Records for processing:
▬▬▬▬▬▬▬▬▬▬

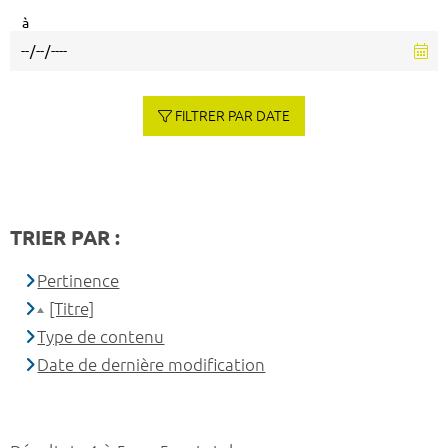
à
FILTRER PAR DATE
TRIER PAR :
Pertinence
[Titre]
Type de contenu
Date de dernière modification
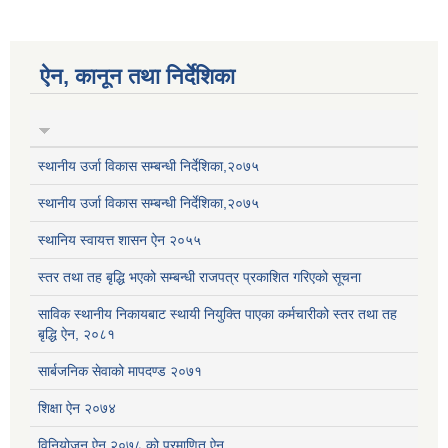
ऐन, कानून तथा निर्देशिका
स्थानीय उर्जा विकास सम्बन्धी निर्देशिका,२०७५
स्थानीय उर्जा विकास सम्बन्धी निर्देशिका,२०७५
स्थानिय स्वायत्त शासन ऐन २०५५
स्तर तथा तह बृद्धि भएको सम्बन्धी राजपत्र प्रकाशित गरिएको सूचना
साविक स्थानीय निकायबाट स्थायी नियुक्ति पाएका कर्मचारीको स्तर तथा तह
बृद्धि ऐन, २०८१
सार्बजनिक सेवाको मापदण्ड २०७१
शिक्षा ऐन २०७४
विनियोजन ऐन २०७८ को प्रमाणित ऐन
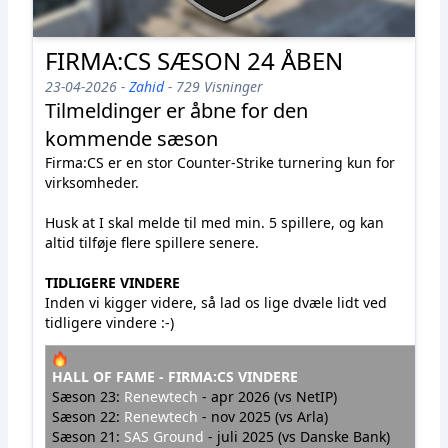
FIRMA:CS SÆSON 24 ÅBEN
23-04-2026 -
Zahid
- 729 Visninger
Tilmeldinger er åbne for den
kommende sæson
Firma:CS er en stor Counter-Strike turnering kun for
virksomheder.
Husk at I skal melde til med min. 5 spillere, og kan
altid tilføje flere spillere senere.
TIDLIGERE VINDERE
Inden vi kigger videre, så lad os lige dvæle lidt ved
tidligere vindere :-)
HALL OF FAME - FIRMA:CS VINDERE
Sæson 23:
Renewtech
- apr 2026 (vs NetIP)
Sæson 22:
Renewtech
- nov 2025 (vs Arla)
Sæson 21:
SAS Ground
- juli 2025 (vs Danske Bank)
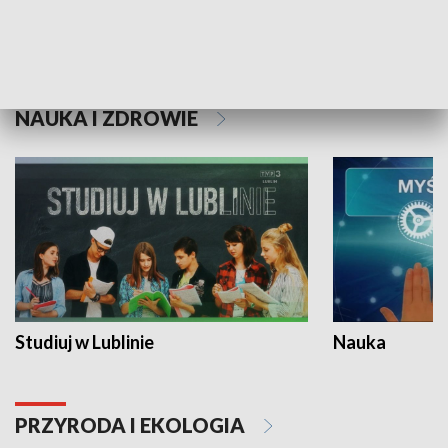
Historie niezapisane
NAUKA I ZDROWIE
Studiuj w Lublinie
Nauka
PRZYRODA I EKOLOGIA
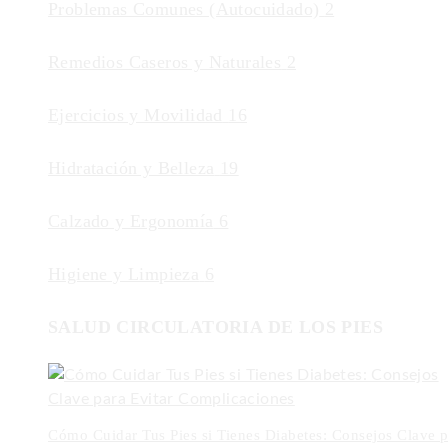
Problemas Comunes (Autocuidado)
2
Remedios Caseros y Naturales
2
Ejercicios y Movilidad
16
Hidratación y Belleza
19
Calzado y Ergonomía
6
Higiene y Limpieza
6
SALUD CIRCULATORIA DE LOS PIES
Cómo Cuidar Tus Pies si Tienes Diabetes: Consejos Clave p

▬▬▬▬▬▬▬▬▬▬

What is needed: Each line in the material either holds the string "spillere" or does not. State how many do, and nothing else.

Reply to the task: 2